Page-level text extractions

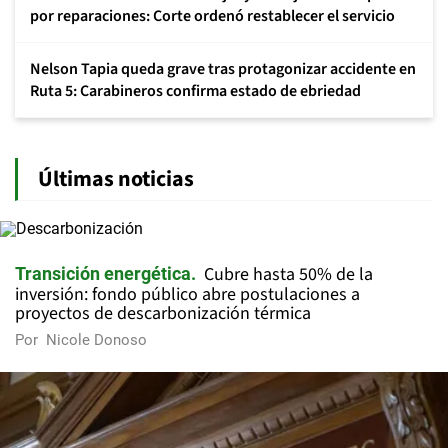
por reparaciones: Corte ordenó restablecer el servicio
Nelson Tapia queda grave tras protagonizar accidente en
Ruta 5: Carabineros confirma estado de ebriedad
Últimas noticias
Cubre hasta 50% de la
Transición energética
inversión: fondo público abre postulaciones a
proyectos de descarbonización térmica
Por
Nicole Donoso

How to complete this task |
Only the line that contains "Cubre hasta 50% de la" and the lines after it, through the end of the data above, are to be repeated exactly.

Response for this exercise |
Cubre hasta 50% de la
Transición energética
inversión: fondo público abre postulaciones a
proyectos de descarbonización térmica
Por
Nicole Donoso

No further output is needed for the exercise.